PROBLEM DETAILS. In the material below, find the line that contains "обидува да се оддалечи од скандалите поврза" and the line that contains "јавноста не престануваат...", then write out exactly those two lines and everything between them.

-------- DATA EXTRACTS

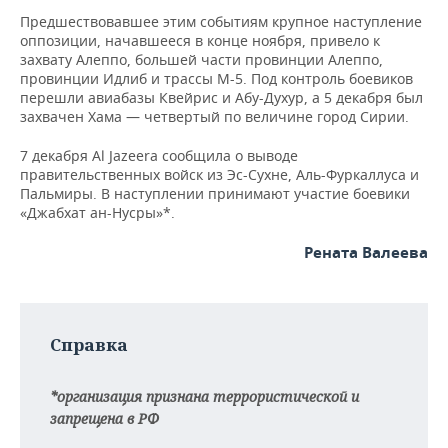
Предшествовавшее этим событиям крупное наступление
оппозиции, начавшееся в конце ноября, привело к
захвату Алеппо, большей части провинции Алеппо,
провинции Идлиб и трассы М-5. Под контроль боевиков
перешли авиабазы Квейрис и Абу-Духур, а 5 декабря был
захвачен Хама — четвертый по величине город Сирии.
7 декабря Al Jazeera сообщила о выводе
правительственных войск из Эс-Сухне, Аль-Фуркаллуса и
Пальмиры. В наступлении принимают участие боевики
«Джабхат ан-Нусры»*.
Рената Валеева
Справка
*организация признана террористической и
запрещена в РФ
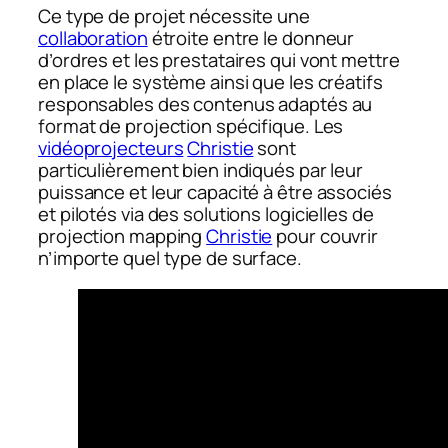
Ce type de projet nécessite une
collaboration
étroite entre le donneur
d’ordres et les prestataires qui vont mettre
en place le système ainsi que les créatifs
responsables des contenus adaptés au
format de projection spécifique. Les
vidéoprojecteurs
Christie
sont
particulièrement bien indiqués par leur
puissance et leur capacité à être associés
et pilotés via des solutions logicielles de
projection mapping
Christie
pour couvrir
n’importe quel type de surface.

----------------
-------- DATA EXTRACTS

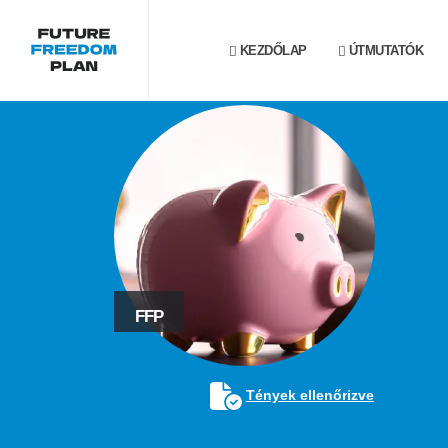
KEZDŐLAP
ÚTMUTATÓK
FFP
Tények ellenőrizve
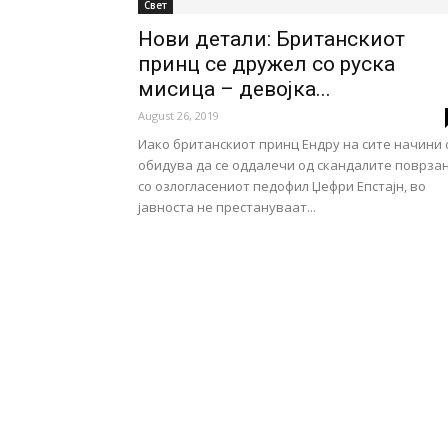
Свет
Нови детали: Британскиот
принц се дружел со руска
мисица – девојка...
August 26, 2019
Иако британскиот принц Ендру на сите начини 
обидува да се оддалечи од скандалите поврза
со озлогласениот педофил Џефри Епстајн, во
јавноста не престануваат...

----------------

ANSWER BELOW.
обидува да се оддалечи од скандалите поврза
со озлогласениот педофил Џефри Епстајн, во
јавноста не престануваат...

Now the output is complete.